I tried looking into some lesser-used functions in itertools but didn’t see anything that jumped out as being appropriate. :shrug:

Is there a reason islice wouldn't work or did you just miss it when going through itertools?

StumblyWumbly
Sep 12, 2007

Batmanticore!

Soylent Majority posted:

Thats the basic poo poo I need - now I have something far less dumb:

Lists and iterators are absolutely massive and central to Python. When you're trying to do something in Python, first say "how can I use lists here", and you'll probably come up with a better solution.

Zugzwang
Jan 2, 2005

You have a kind of sick desperation in your laugh.


Ramrod XTreme

i vomit kittens posted:

Is there a reason islice wouldn't work or did you just miss it when going through itertools?
Hm. Maybe, if I build the filtering criteria into the iterator and turn it into a generator expression instead of a for/while loop. Thanks, will give that a shot. I’m trying to learn how more of these functional programming iteration constructs are used, and it still feels like dark magic.

Zugzwang fucked around with this message at 06:10 on Feb 15, 2023

QuarkJets
Sep 8, 2008

Zugzwang posted:

Speaking of comprehensions, is there a Pythonic way to populate a list with elements from an iterator until the list hits a certain size? Like, the naive implementation (with the desired list size of 20 in this example) is:
code:
good_stuff = []
for element in stuff_of_potential_interest:
    if len(good_stuff) >= 20:
        break
    if meets_filtering_criteria(element):
        good_stuff.append(element)
But I have some functions that have lots of layers of nesting and filtering and I’m trying to flatten them as much as possible. Having all these if statements with break gets old, and while loops (e.g., while len(good_stuff) < 20…) don’t help the nesting issue much.

I tried looking into some lesser-used functions in itertools but didn’t see anything that jumped out as being appropriate. :shrug:

One pythonic way is to use a generator that can touch all filtered elements and then use range(20) to limit the list size

Python code:

yield_good_stuff(stuff):
    for element in stuff:
        if meets_filtering_criteria(element):
            yield element
gen = yield_good_stuff(stuff)
[next(gen) for _ in range(20)]

You can condense this into a generator expression

Python code:

some_generator = (x for x in some_list if my_filter(x))
[next(some_generator) for _ in range(20)]

This may raise an exception if there are less than 20 valid elements; you can put a counter inside the generator if you want to limit the number of yields instead

QuarkJets fucked around with this message at 13:48 on Feb 15, 2023

Phobeste
Apr 9, 2006

never, like, count out Touchdown Tom, man

Zugzwang posted:

Speaking of comprehensions, is there a Pythonic way to populate a list with elements from an iterator until the list hits a certain size?

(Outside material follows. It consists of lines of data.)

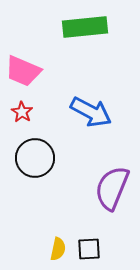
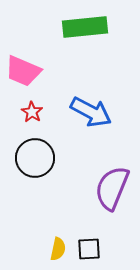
red star: moved 10 px right
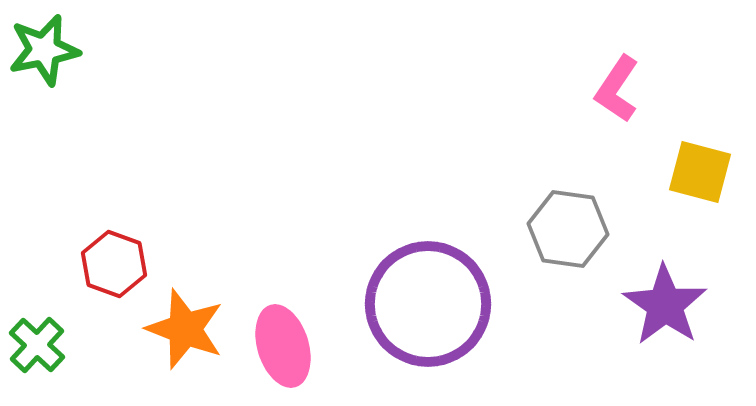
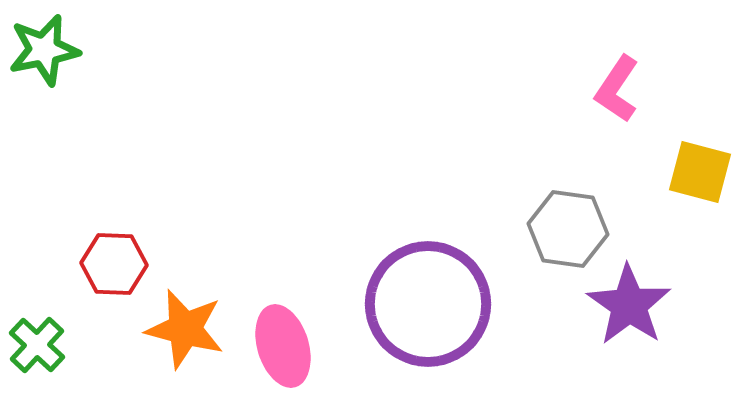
red hexagon: rotated 18 degrees counterclockwise
purple star: moved 36 px left
orange star: rotated 6 degrees counterclockwise
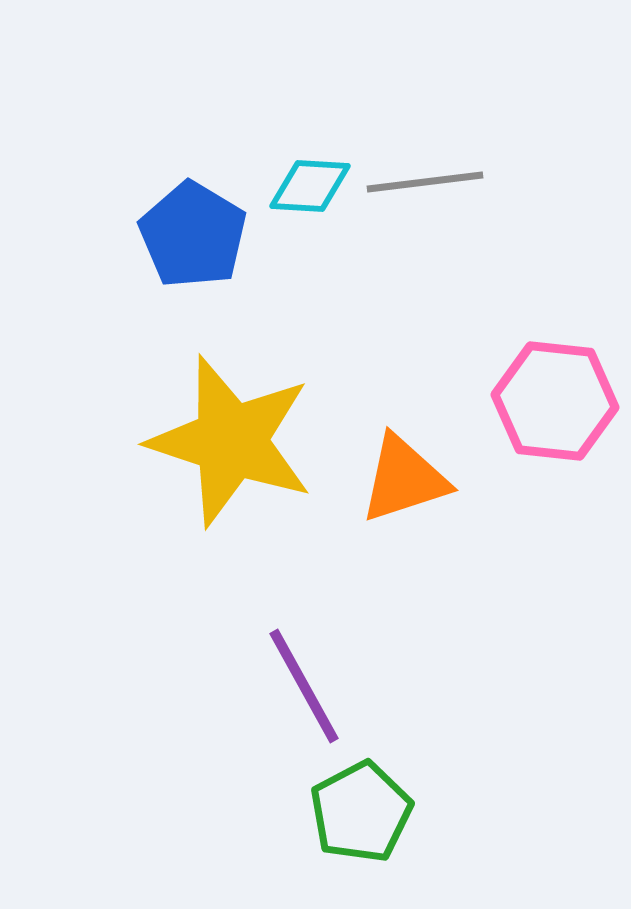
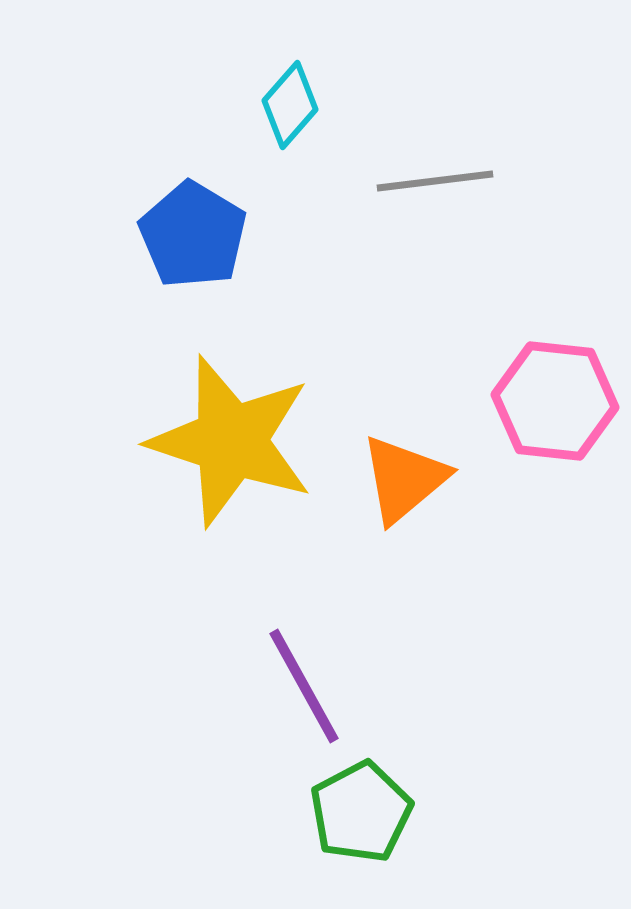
gray line: moved 10 px right, 1 px up
cyan diamond: moved 20 px left, 81 px up; rotated 52 degrees counterclockwise
orange triangle: rotated 22 degrees counterclockwise
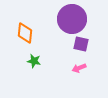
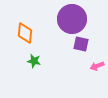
pink arrow: moved 18 px right, 2 px up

Like, the naive implementation (with the desired list size of 20 in this example) is:
code:
good_stuff = []
for element in stuff_of_potential_interest:
    if len(good_stuff) >= 20:
        break
    if meets_filtering_criteria(element):
        good_stuff.append(element)
But I have some functions that have lots of layers of nesting and filtering and I’m trying to flatten them as much as possible. Having all these if statements with break gets old, and while loops (e.g., while len(good_stuff) < 20…) don’t help the nesting issue much.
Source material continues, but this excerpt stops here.